A first group of parameters are equivalent to the standard ODM parameters and configure the feature extraction and matching:
--matcher-neighbors. See Additional Arguments for more info.
A second group of parameters controls the size and overlap of the submodels. They are equivalent to the OpenSfM parameters with the same name.
submodel_size: Average number of images per submodel. When splitting a large dataset into smaller submodels, images are grouped into clusters. This value regulates the number of images that each cluster should have on average. The splitting is done via K-means clustering with k set to the number of images divided by submodel_size.

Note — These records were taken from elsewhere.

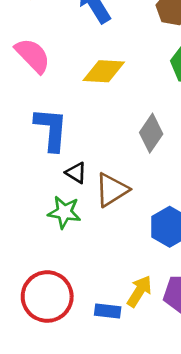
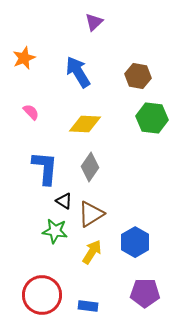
pink semicircle: (33, 56) -> (31, 112), size x0.6
gray diamond: (151, 133) -> (90, 167), moved
yellow arrow: (139, 291) -> (92, 252), moved

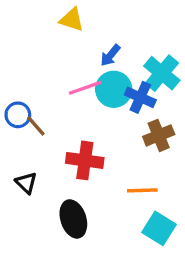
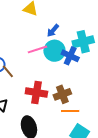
cyan cross: (162, 73) -> (83, 42), turned 35
brown cross: (159, 135) -> (62, 94), moved

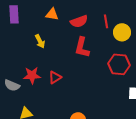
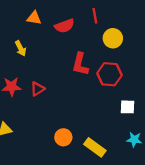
red line: (106, 21) -> (95, 16), moved
red L-shape: (82, 47) -> (80, 64), moved

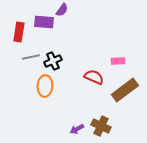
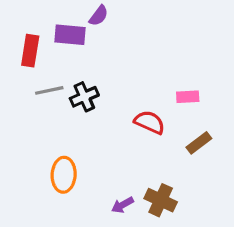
orange ellipse: (45, 86) -> (64, 175), moved
brown rectangle: (125, 90) -> (199, 143), size x0.6

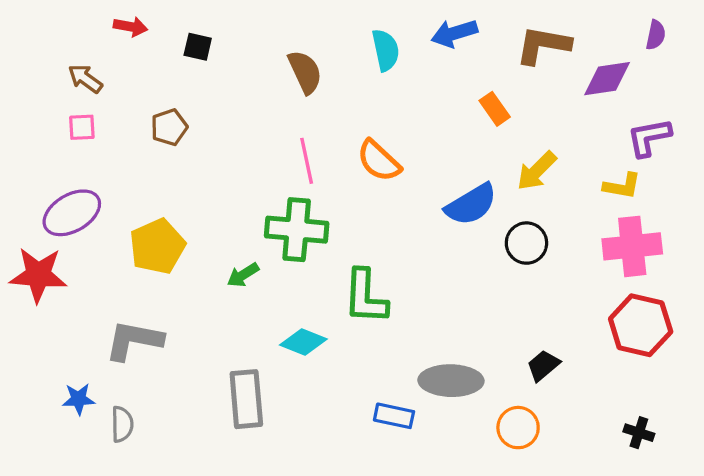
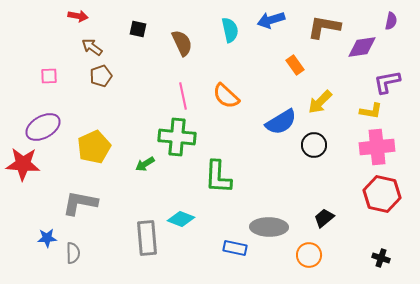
black square: (198, 47) -> (138, 29), moved
brown arrow: (85, 79) -> (92, 47), moved
cyan diamond: (303, 342) -> (181, 219), moved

submodel_overlap: Radius of the overlapping region between submodels in meters. To be able to align the different submodels, there needs to be some common images between the neighboring submodels. Any image that is closer to a cluster than submodel_overlap it is added to that cluster.

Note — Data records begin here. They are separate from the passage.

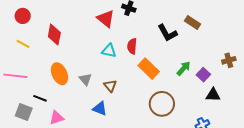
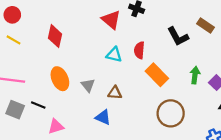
red circle: (23, 16) -> (12, 15), moved
yellow line: (23, 44) -> (14, 40), moved
green arrow: (184, 68) -> (195, 75), turned -35
brown triangle: (110, 86) -> (115, 93), turned -48
gray square: (24, 112) -> (15, 110), moved

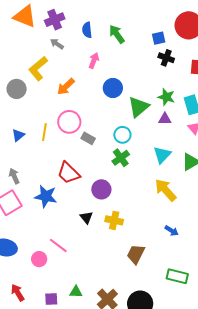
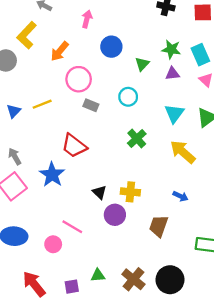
green triangle: (139, 107) -> (142, 64), size x0.6
pink circle: (69, 122) -> (79, 79), moved
yellow line: (44, 132) -> (42, 104), turned 66
green cross: (121, 158) -> (137, 138), moved
purple circle: (101, 189) -> (115, 215), moved
blue star: (46, 196) -> (52, 175), turned 30
blue arrow: (172, 231) -> (180, 196), moved
red arrow: (18, 293) -> (34, 284), size x1.4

Finally, if you already know how you want to split the dataset, you can provide that information and it will be used instead of the clustering algorithm.

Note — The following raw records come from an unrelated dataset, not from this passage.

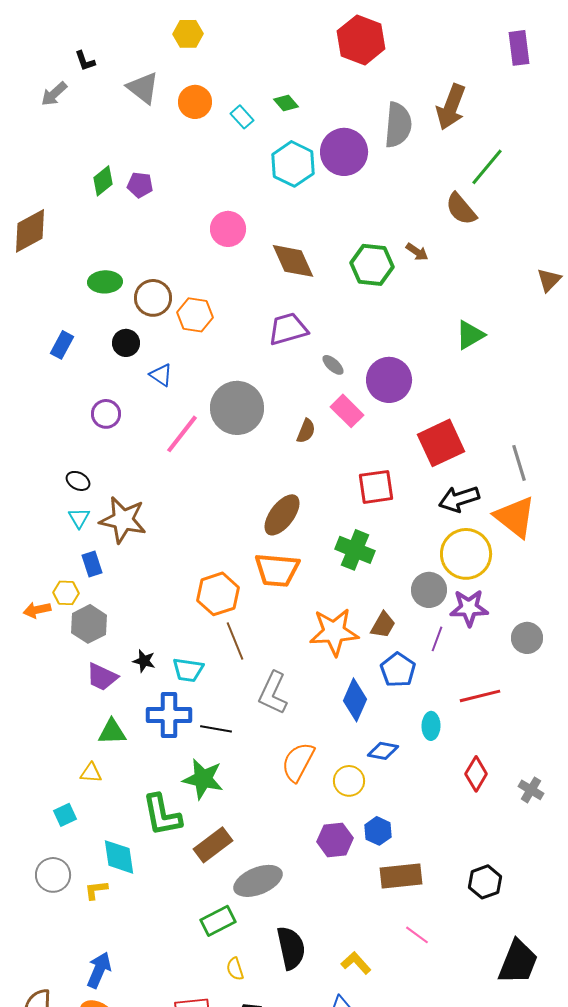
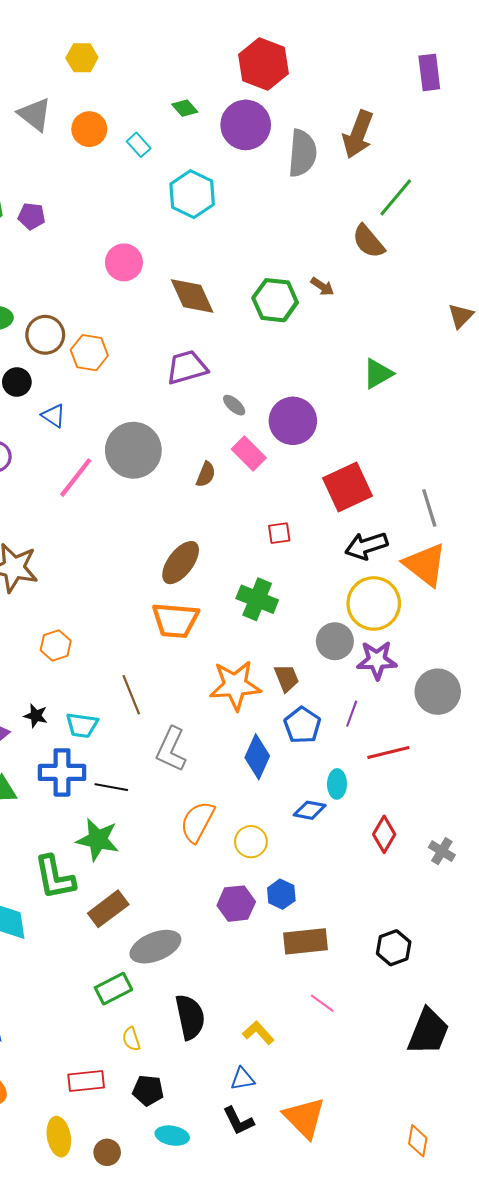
green diamond: (286, 103) -> (185, 108), moved
purple circle: (344, 152) -> (246, 125), moved
red square: (376, 487) -> (279, 533), size x0.6
orange hexagon: (218, 594) -> (56, 645), moved, size x0.7
brown trapezoid: (383, 625) -> (287, 678), turned -52
gray circle: (527, 638) -> (438, 692), size x1.4
purple line: (437, 639) -> (352, 714), moved
blue diamond: (383, 751) -> (310, 810), moved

The grouping can be provided by adding a file named image_groups.txt in the main dataset folder. The file should have one line per image. Each line should have two words: first the name of the image and second the name of the group it belongs to. For example::
01.jpg A 02.jpg A 03.jpg B 04.jpg B 05.jpg C
will create 3 submodels.:
python setup.py ~/ODMProjects/split-merge-test/
Before we split the dataset up, we have to match the images so that the software knows where to make the splits. This is done on the whole dataset, so it can take a while if there are a lot of photos. This one takes nothing except the project path::
python run_matching.py ~/ODMProjects/split-merge-test/
Now we split the model. This will create a directory called “submodels” within which is a set of directories for each submodel. Each of these is set up like a typical ODM project folder, except the images are symlinked to the root images folder. This is an important concept to know because moving the project folder will break the symlinks if you are not careful.:
python split.py ~/ODMProjects/split-merge-test/
Now that we have the submodels, we can run the sparse reconstruction on each. There is an optional argument in this script to run matching on each submodel. You already should have run matching above so we don’t need to do it again.:
Here’s what I ran::
python run_reconstructions.py ~/ODMProjects/split-merge-test/
Each submodel is self-referenced, so it’s important to realign the point clouds before getting to the next steps of the pipeline::
python align.py ~/ODMProjects/split-merge-test/
This is the one that will take a while. It basically runs the rest of the toolchain for each aligned submodel.:
python run_dense.py ~/ODMProjects/split-merge-test/
And then we wait….
The previous script generated an orthophoto for each submodel, and now we have to merge them into a single file. By default it will not overwrite the resulting TIFF so if you need to rerun, make sure you append
python merge.py ~/ODMProjects/split-merge-test/ --overwrite
This process is a pretty great start to scaling our image processing capabilities, although there is always work to be done. Overall, I would like to see the process streamlined into the standard OpenDroneMap flow. I would also like to see more merged outputs than only the GeoTIFF: the point cloud, textured mesh, and DSM/DTM for starters. Huge props to Pau and the folks at Mapillary for their amazing contributions to OpenDroneMap through their OpenSfM code. I look forward to further pushing the limits of OpenDroneMap and seeing how big a dataset we can process.